Items from a data source
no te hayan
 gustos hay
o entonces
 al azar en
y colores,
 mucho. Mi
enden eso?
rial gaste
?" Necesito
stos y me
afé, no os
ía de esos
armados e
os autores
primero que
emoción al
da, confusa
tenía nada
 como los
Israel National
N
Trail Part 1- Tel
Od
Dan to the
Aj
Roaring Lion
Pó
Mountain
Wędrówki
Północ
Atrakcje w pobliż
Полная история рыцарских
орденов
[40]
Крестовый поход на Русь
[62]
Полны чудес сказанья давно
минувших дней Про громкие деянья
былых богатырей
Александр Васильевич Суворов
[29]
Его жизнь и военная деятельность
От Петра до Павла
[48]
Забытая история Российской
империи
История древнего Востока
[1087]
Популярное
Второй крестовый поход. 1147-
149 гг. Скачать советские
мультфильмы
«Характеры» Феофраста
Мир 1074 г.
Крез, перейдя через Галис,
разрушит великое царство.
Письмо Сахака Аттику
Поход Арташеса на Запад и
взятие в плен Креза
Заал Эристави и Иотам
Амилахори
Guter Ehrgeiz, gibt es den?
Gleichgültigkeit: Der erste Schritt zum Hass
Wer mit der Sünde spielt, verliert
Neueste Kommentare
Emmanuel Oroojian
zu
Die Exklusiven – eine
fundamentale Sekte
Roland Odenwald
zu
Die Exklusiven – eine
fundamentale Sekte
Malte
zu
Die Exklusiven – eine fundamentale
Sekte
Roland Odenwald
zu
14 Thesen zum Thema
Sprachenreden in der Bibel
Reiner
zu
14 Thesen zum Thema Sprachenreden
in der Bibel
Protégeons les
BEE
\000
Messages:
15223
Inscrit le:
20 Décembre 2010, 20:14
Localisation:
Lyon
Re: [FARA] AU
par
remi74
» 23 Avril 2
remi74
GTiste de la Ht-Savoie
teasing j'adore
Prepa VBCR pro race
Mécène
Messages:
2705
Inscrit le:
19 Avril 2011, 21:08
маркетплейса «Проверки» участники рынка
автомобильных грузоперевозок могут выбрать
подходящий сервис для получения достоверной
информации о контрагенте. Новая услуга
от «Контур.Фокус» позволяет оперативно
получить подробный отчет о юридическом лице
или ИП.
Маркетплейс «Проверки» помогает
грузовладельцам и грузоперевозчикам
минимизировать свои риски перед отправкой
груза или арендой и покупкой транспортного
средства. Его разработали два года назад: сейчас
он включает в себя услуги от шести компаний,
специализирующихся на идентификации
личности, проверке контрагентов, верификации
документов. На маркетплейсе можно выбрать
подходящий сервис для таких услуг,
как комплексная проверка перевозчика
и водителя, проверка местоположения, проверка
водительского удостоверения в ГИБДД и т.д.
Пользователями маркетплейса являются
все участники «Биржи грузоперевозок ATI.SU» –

* * *

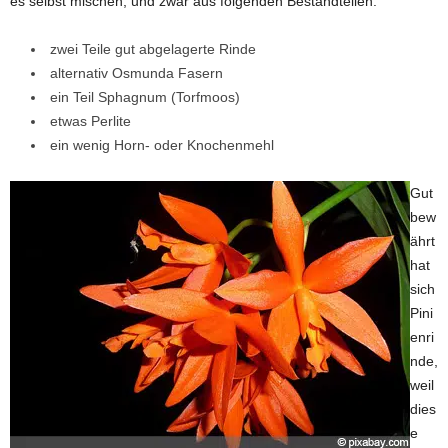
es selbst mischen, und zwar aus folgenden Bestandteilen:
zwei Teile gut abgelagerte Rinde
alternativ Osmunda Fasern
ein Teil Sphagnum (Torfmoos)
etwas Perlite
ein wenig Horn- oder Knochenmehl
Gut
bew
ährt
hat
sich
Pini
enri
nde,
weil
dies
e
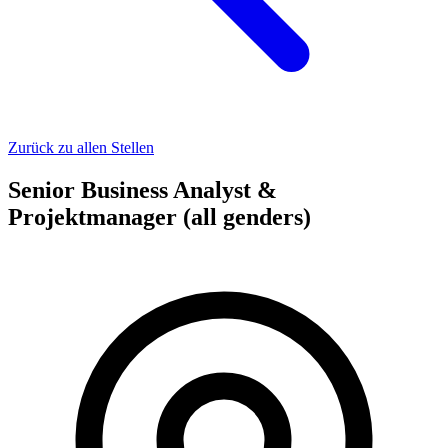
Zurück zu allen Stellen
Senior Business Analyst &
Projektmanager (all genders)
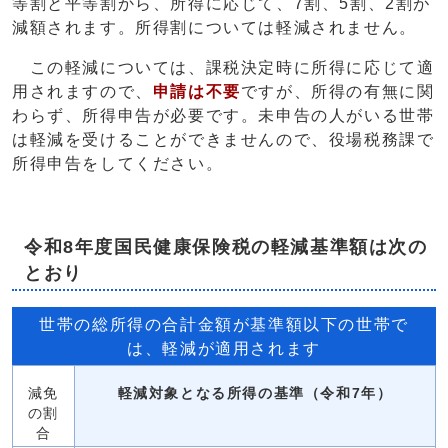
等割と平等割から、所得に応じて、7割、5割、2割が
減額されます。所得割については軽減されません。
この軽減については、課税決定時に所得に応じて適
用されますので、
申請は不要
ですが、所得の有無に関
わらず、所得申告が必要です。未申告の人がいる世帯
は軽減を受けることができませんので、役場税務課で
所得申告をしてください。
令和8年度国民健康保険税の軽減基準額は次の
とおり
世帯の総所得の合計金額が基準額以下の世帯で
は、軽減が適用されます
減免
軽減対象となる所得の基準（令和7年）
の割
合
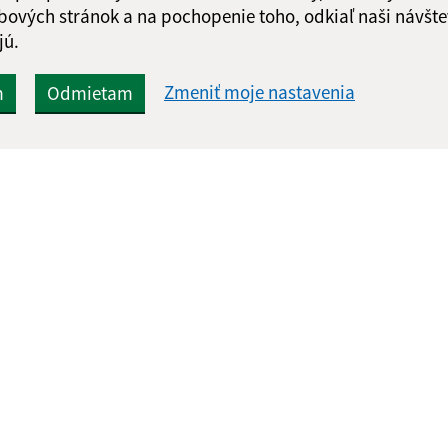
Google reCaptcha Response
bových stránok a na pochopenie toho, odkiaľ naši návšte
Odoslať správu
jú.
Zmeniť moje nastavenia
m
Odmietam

> **Problem to work on**:
Please filter the entries above down to the lines holding "Проверки" and copy them.

> **Written response**:
маркетплейса «Проверки» участники рынка
Маркетплейс «Проверки» помогает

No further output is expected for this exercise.